EC: The process of taking lessons from ghosts was a little bit easier in New Orleans because already most of them had been interviewed pretty extensively, and their interviews were archived, and on some of these interviews they actually played and not only discussed their background and growing up. And I was really in search of some sort of a template–as if it existed–for, you know, how can I make sure that I’m playing clarinet in the most authentic way possible? You know, there’s a lot of things that hadn’t changed dramatically so that when you heard these musicians talking about the neighborhoods they grew up in, you can find these places just wandering around town, and it’s all still kind of right there.

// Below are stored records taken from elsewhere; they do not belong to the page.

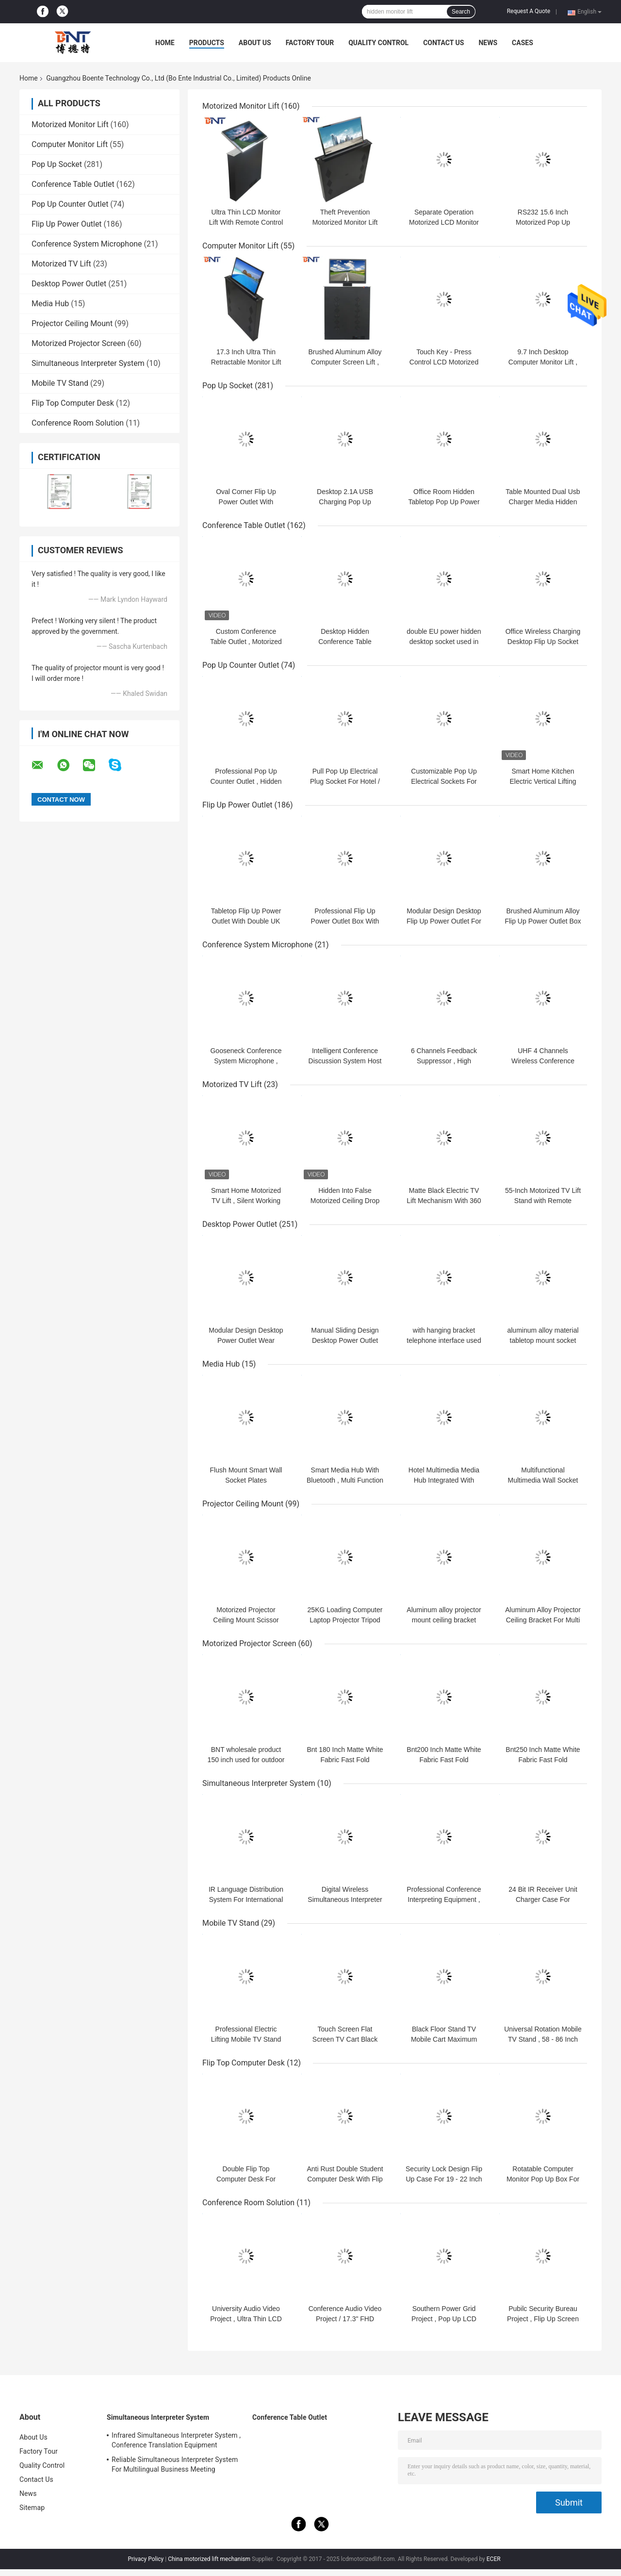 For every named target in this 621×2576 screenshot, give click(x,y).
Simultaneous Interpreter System (88, 363)
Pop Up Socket (57, 164)
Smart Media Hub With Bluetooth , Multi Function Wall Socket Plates (345, 1480)
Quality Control (378, 43)
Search (461, 11)
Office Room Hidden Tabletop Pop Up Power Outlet (443, 502)
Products (206, 43)
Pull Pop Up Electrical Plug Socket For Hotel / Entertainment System (345, 781)
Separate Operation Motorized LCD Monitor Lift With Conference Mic (444, 222)
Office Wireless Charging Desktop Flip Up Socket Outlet (543, 641)
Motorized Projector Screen (79, 343)
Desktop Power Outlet (69, 283)
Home (165, 43)
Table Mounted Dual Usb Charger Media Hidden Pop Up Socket (543, 502)
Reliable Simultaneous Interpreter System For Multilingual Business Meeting (175, 2464)
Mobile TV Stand (60, 383)
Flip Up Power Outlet (67, 224)
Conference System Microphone (87, 243)
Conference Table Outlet (73, 184)
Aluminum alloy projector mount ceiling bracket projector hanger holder (444, 1620)
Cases (522, 43)
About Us (255, 43)
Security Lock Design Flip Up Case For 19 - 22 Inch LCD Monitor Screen (444, 2179)
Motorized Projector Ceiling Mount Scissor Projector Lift (245, 1620)
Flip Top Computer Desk (73, 403)
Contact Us (443, 43)
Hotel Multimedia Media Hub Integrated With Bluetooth (444, 1480)
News (487, 43)
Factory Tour (310, 43)
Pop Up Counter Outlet (70, 204)
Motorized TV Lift (61, 263)
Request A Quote (528, 11)
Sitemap (32, 2507)
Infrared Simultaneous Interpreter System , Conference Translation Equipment (176, 2440)
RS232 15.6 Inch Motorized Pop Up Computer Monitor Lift (543, 222)
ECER (494, 2559)
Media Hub (50, 303)
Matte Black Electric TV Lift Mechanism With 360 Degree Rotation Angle (444, 1201)
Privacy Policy (145, 2559)
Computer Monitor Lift (70, 144)
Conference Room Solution (78, 423)
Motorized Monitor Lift (70, 124)
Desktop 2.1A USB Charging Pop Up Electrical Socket (345, 502)
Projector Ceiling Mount (72, 323)
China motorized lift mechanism (209, 2559)
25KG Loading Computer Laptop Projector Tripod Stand (345, 1620)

NS: Well how about legendary New Orleans clarinet players, you go to Sidney Bechet quite often?
EC: Sure, yeah of course. Bechet was just one of the most imaginative improvising musicians, and I think it’s just the huge range of ideas that he was able to have and the structure that he was able to add–almost like compositional structure in a way–to his improvisations was something that fascinates me and definitely caught my ear at the time. One of the other things that I love about the clarinet, especially the clarinet in New Orleans, is actually the role of the instrument in the ensemble. And trumpet is the dominant instrument, and he’s the one that gets to play the melody, and you get to play everything else, and that’s kind of fun, the counterpoint with trumpet players. And Sidney Bechet was a master of that. That is actually one of the most fun challenges about the ensemble playing that we associate with the traditional New Orleans music, even more than what people think of as collective improvisation, it’s actually collective orchestration, and so you’re really trying to bring a sense of the composed to the music as a harmony instrument.